--- DATASET ENTRIES ---

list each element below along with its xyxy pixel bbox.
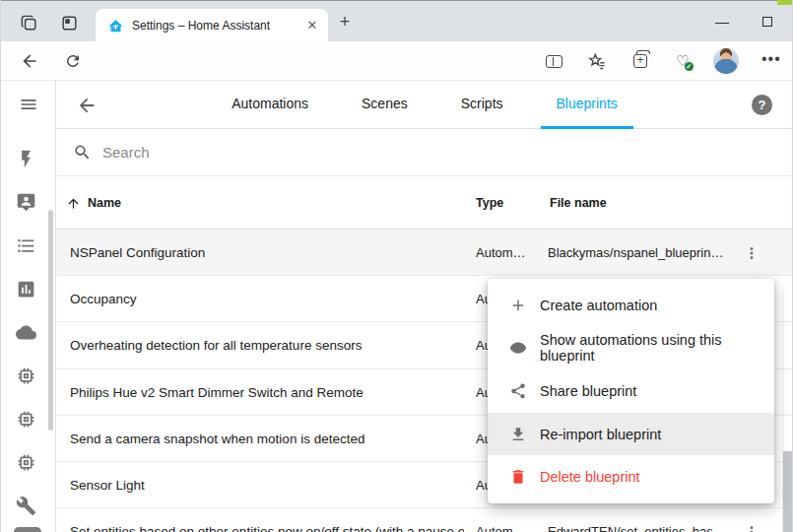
window-maximize-button[interactable] [753, 11, 782, 33]
window-minimize-button[interactable]: — [707, 11, 737, 33]
row-name: Sensor Light [70, 462, 145, 508]
sidebar-partial-icon [14, 527, 41, 532]
chip-icon [16, 366, 36, 386]
tab-scenes[interactable]: Scenes [346, 81, 424, 129]
plus-icon [509, 297, 527, 314]
download-icon [509, 426, 527, 443]
row-type: Autom… [476, 508, 541, 532]
back-button[interactable] [19, 50, 40, 72]
row-name: NSPanel Configuration [70, 230, 205, 276]
sidebar-item-account-marker[interactable] [0, 180, 51, 224]
search-icon [73, 143, 92, 162]
ha-header: AutomationsScenesScriptsBlueprints ? [56, 81, 793, 129]
cloud-icon [16, 322, 36, 343]
collections-icon[interactable]: + [629, 50, 651, 72]
sidebar-item-wrench[interactable] [0, 484, 51, 527]
list-icon [16, 235, 36, 256]
tab-scripts[interactable]: Scripts [445, 81, 519, 129]
table-row[interactable]: NSPanel Configuration Autom… Blackymas/n… [56, 230, 793, 276]
eye-icon [509, 339, 527, 357]
sidebar-item-chart-box[interactable] [0, 267, 51, 310]
settings-menu-icon[interactable]: ••• [761, 50, 781, 68]
window-left-edge [0, 0, 1, 532]
row-file: Blackymas/nspanel_blueprin… [548, 230, 735, 276]
sidebar-scrollbar[interactable] [48, 210, 53, 431]
column-header-file[interactable]: File name [550, 176, 607, 230]
blueprint-context-menu: Create automation Show automations using… [488, 279, 774, 503]
column-header-type[interactable]: Type [476, 176, 503, 230]
tab-actions-icon[interactable] [59, 13, 79, 33]
sidebar-item-cloud[interactable] [0, 310, 51, 354]
search-bar[interactable] [56, 129, 793, 176]
menu-item-share-blueprint[interactable]: Share blueprint [488, 369, 774, 413]
row-name: Overheating detection for all temperatur… [70, 322, 362, 368]
menu-item-delete-blueprint[interactable]: Delete blueprint [488, 455, 774, 499]
browser-essentials-icon[interactable]: ♡✓ [672, 50, 694, 72]
browser-tab[interactable]: Settings – Home Assistant ✕ [96, 9, 328, 42]
green-corner [777, 0, 793, 5]
account-marker-icon [16, 192, 36, 213]
menu-item-re-import-blueprint[interactable]: Re-import blueprint [488, 413, 774, 456]
row-overflow-menu-icon[interactable] [740, 230, 763, 276]
chip-icon [16, 452, 36, 473]
favorites-list-icon[interactable] [586, 50, 608, 72]
sidebar-item-chip[interactable] [0, 397, 51, 440]
workspaces-icon[interactable] [19, 13, 38, 33]
row-name: Philips Hue v2 Smart Dimmer Switch and R… [70, 369, 363, 416]
row-overflow-menu-icon[interactable] [740, 508, 763, 532]
refresh-button[interactable] [62, 50, 84, 72]
sidebar-item-chip[interactable] [0, 354, 51, 397]
tab-title: Settings – Home Assistant [132, 19, 304, 33]
new-tab-button[interactable]: + [335, 12, 355, 32]
chip-icon [16, 409, 36, 430]
menu-hamburger-icon[interactable] [18, 95, 39, 114]
home-assistant-favicon [107, 18, 124, 34]
column-header-name[interactable]: Name [66, 176, 121, 230]
browser-toolbar: Not secure | homeassistant.local:8123/..… [0, 41, 793, 81]
flash-icon [16, 149, 36, 169]
browser-tab-strip: Settings – Home Assistant ✕ + — [0, 0, 793, 41]
profile-avatar[interactable] [713, 48, 739, 74]
sidebar-item-chip[interactable] [0, 440, 51, 484]
wrench-icon [16, 496, 36, 516]
chart-box-icon [16, 279, 36, 299]
row-file: EdwardTEN/set_entities_bas… [548, 508, 735, 532]
sidebar-item-list[interactable] [0, 224, 51, 267]
menu-item-create-automation[interactable]: Create automation [488, 284, 774, 327]
table-row[interactable]: Set entities based on other entities new… [56, 508, 793, 532]
menu-item-show-automations-using-this-blueprint[interactable]: Show automations using this blueprint [488, 327, 774, 370]
sidebar-item-flash[interactable] [0, 137, 51, 180]
scrollbar-thumb[interactable] [783, 451, 792, 532]
tab-blueprints[interactable]: Blueprints [541, 81, 633, 129]
row-name: Occupancy [70, 276, 137, 322]
ha-sidebar [0, 81, 56, 532]
trash-icon [509, 468, 527, 486]
table-header: Name Type File name [56, 176, 793, 230]
share-icon [509, 382, 527, 400]
row-name: Send a camera snapshot when motion is de… [70, 416, 364, 462]
help-icon[interactable]: ? [752, 95, 772, 115]
row-name: Set entities based on other entities new… [70, 508, 464, 532]
sort-arrow-icon [66, 196, 81, 211]
tab-close-icon[interactable]: ✕ [304, 18, 320, 33]
search-input[interactable] [102, 144, 496, 161]
split-screen-icon[interactable] [543, 50, 564, 72]
row-type: Autom… [476, 230, 541, 276]
sidebar-icon-list [0, 137, 51, 527]
tab-automations[interactable]: Automations [216, 81, 324, 129]
ha-nav-tabs: AutomationsScenesScriptsBlueprints [56, 81, 793, 129]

---

** TASK DESCRIPTION **
Set every line of the records down again exactly, and exclude all pictures.

** YOUR SOLUTION **
list each element below along with its xyxy pixel bbox.
window-maximize-button[interactable] [753, 11, 782, 33]
window-minimize-button[interactable]: — [707, 11, 737, 33]
row-name: Sensor Light [70, 462, 145, 508]
sidebar-partial-icon [14, 527, 41, 532]
chip-icon [16, 366, 36, 386]
tab-scenes[interactable]: Scenes [346, 81, 424, 129]
plus-icon [509, 297, 527, 314]
download-icon [509, 426, 527, 443]
row-type: Autom… [476, 508, 541, 532]
back-button[interactable] [19, 50, 40, 72]
row-name: NSPanel Configuration [70, 230, 205, 276]
sidebar-item-account-marker[interactable] [0, 180, 51, 224]
search-icon [73, 143, 92, 162]
ha-header: AutomationsScenesScriptsBlueprints ? [56, 81, 793, 129]
cloud-icon [16, 322, 36, 343]
collections-icon[interactable]: + [629, 50, 651, 72]
sidebar-item-wrench[interactable] [0, 484, 51, 527]
list-icon [16, 235, 36, 256]
tab-scripts[interactable]: Scripts [445, 81, 519, 129]
table-row[interactable]: NSPanel Configuration Autom… Blackymas/n… [56, 230, 793, 276]
eye-icon [509, 339, 527, 357]
sidebar-item-chart-box[interactable] [0, 267, 51, 310]
settings-menu-icon[interactable]: ••• [761, 50, 781, 68]
window-left-edge [0, 0, 1, 532]
row-file: Blackymas/nspanel_blueprin… [548, 230, 735, 276]
sidebar-scrollbar[interactable] [48, 210, 53, 431]
column-header-file[interactable]: File name [550, 176, 607, 230]
blueprint-context-menu: Create automation Show automations using… [488, 279, 774, 503]
column-header-type[interactable]: Type [476, 176, 503, 230]
tab-actions-icon[interactable] [59, 13, 79, 33]
sidebar-item-cloud[interactable] [0, 310, 51, 354]
search-bar[interactable] [56, 129, 793, 176]
menu-item-share-blueprint[interactable]: Share blueprint [488, 369, 774, 413]
row-name: Overheating detection for all temperatur… [70, 322, 362, 368]
menu-item-delete-blueprint[interactable]: Delete blueprint [488, 455, 774, 499]
browser-essentials-icon[interactable]: ♡✓ [672, 50, 694, 72]
browser-tab[interactable]: Settings – Home Assistant ✕ [96, 9, 328, 42]
green-corner [777, 0, 793, 5]
account-marker-icon [16, 192, 36, 213]
menu-item-re-import-blueprint[interactable]: Re-import blueprint [488, 413, 774, 456]
row-overflow-menu-icon[interactable] [740, 230, 763, 276]
chip-icon [16, 452, 36, 473]
favorites-list-icon[interactable] [586, 50, 608, 72]
sidebar-item-chip[interactable] [0, 397, 51, 440]
workspaces-icon[interactable] [19, 13, 38, 33]
row-name: Philips Hue v2 Smart Dimmer Switch and R… [70, 369, 363, 416]
row-overflow-menu-icon[interactable] [740, 508, 763, 532]
refresh-button[interactable] [62, 50, 84, 72]
sidebar-item-chip[interactable] [0, 354, 51, 397]
tab-title: Settings – Home Assistant [132, 19, 304, 33]
new-tab-button[interactable]: + [335, 12, 355, 32]
chip-icon [16, 409, 36, 430]
menu-hamburger-icon[interactable] [18, 95, 39, 114]
home-assistant-favicon [107, 18, 124, 34]
column-header-name[interactable]: Name [66, 176, 121, 230]
browser-toolbar: Not secure | homeassistant.local:8123/..… [0, 41, 793, 81]
flash-icon [16, 149, 36, 169]
browser-tab-strip: Settings – Home Assistant ✕ + — [0, 0, 793, 41]
profile-avatar[interactable] [713, 48, 739, 74]
sidebar-item-chip[interactable] [0, 440, 51, 484]
wrench-icon [16, 496, 36, 516]
chart-box-icon [16, 279, 36, 299]
row-file: EdwardTEN/set_entities_bas… [548, 508, 735, 532]
sidebar-item-list[interactable] [0, 224, 51, 267]
menu-item-create-automation[interactable]: Create automation [488, 284, 774, 327]
table-row[interactable]: Set entities based on other entities new… [56, 508, 793, 532]
menu-item-show-automations-using-this-blueprint[interactable]: Show automations using this blueprint [488, 327, 774, 370]
sidebar-item-flash[interactable] [0, 137, 51, 180]
scrollbar-thumb[interactable] [783, 451, 792, 532]
tab-blueprints[interactable]: Blueprints [541, 81, 633, 129]
row-name: Occupancy [70, 276, 137, 322]
ha-sidebar [0, 81, 56, 532]
trash-icon [509, 468, 527, 486]
table-header: Name Type File name [56, 176, 793, 230]
share-icon [509, 382, 527, 400]
row-name: Send a camera snapshot when motion is de… [70, 416, 364, 462]
help-icon[interactable]: ? [752, 95, 772, 115]
row-name: Set entities based on other entities new… [70, 508, 464, 532]
sort-arrow-icon [66, 196, 81, 211]
tab-close-icon[interactable]: ✕ [304, 18, 320, 33]
search-input[interactable] [102, 144, 496, 161]
split-screen-icon[interactable] [543, 50, 564, 72]
row-type: Autom… [476, 230, 541, 276]
sidebar-icon-list [0, 137, 51, 527]
tab-automations[interactable]: Automations [216, 81, 324, 129]
ha-nav-tabs: AutomationsScenesScriptsBlueprints [56, 81, 793, 129]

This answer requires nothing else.